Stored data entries
┄┄┄┄┄┄

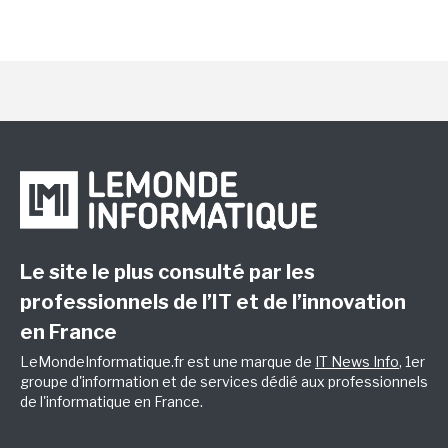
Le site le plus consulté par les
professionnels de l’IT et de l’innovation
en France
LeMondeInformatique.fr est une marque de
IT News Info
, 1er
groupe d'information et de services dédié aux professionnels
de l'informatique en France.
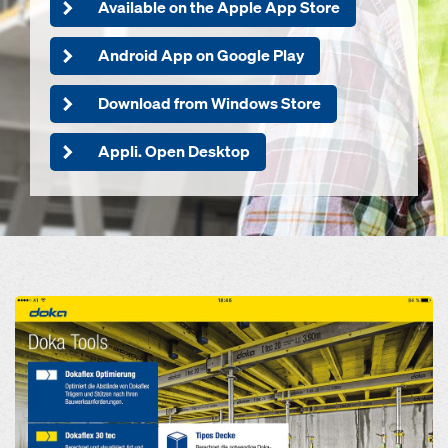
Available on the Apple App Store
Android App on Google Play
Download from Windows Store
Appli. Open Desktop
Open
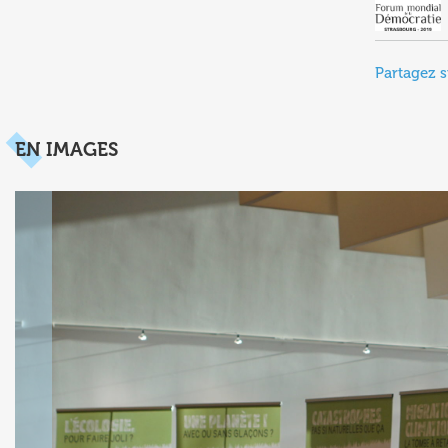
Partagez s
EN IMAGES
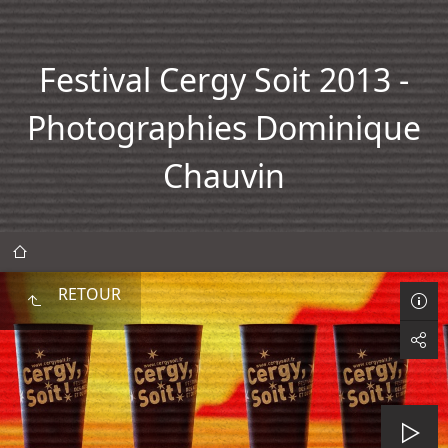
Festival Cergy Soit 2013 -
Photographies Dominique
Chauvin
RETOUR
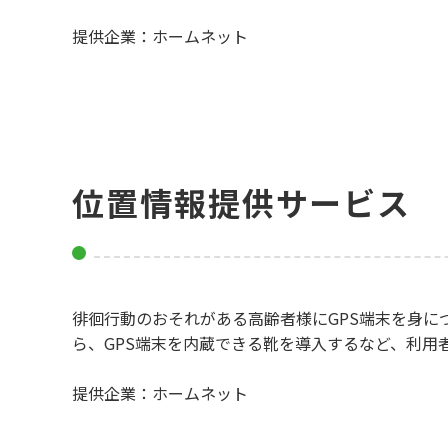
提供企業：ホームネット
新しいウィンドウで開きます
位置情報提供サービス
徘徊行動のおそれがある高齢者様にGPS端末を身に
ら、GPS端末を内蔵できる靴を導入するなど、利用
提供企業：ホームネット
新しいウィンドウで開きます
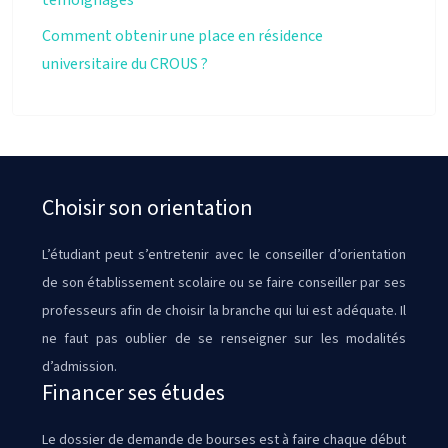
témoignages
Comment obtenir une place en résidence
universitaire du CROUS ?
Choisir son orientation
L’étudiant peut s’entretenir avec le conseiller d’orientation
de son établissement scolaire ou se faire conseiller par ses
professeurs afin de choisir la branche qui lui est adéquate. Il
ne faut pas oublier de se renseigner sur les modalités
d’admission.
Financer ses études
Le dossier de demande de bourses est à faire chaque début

┄┄┄┄┄┄

**Exercise:** Where a line contains "professionnels de l’IT et de l’innovation", begin there and transcribe every line through the last one of the records above, exactly and with no pictures.

**Result:**
professionnels de l’IT et de l’innovation
en France
LeMondeInformatique.fr est une marque de
IT News Info
, 1er
groupe d'information et de services dédié aux professionnels
de l'informatique en France.
Available on the Apple App Store
Android App on Google Play
Download from Windows Store
Appli. Open Desktop
Open
Partagez s
EN IMAGES
Festival Cergy Soit 2013 -
Photographies Dominique
Chauvin
RETOUR
提供企業：ホームネット
新しいウィンドウで開きます
位置情報提供サービス
徘徊行動のおそれがある高齢者様にGPS端末を身に
ら、GPS端末を内蔵できる靴を導入するなど、利用
提供企業：ホームネット
新しいウィンドウで開きます
témoignages
Comment obtenir une place en résidence
universitaire du CROUS ?
Choisir son orientation
L’étudiant peut s’entretenir avec le conseiller d’orientation
de son établissement scolaire ou se faire conseiller par ses
professeurs afin de choisir la branche qui lui est adéquate. Il
ne faut pas oublier de se renseigner sur les modalités
d’admission.
Financer ses études
Le dossier de demande de bourses est à faire chaque début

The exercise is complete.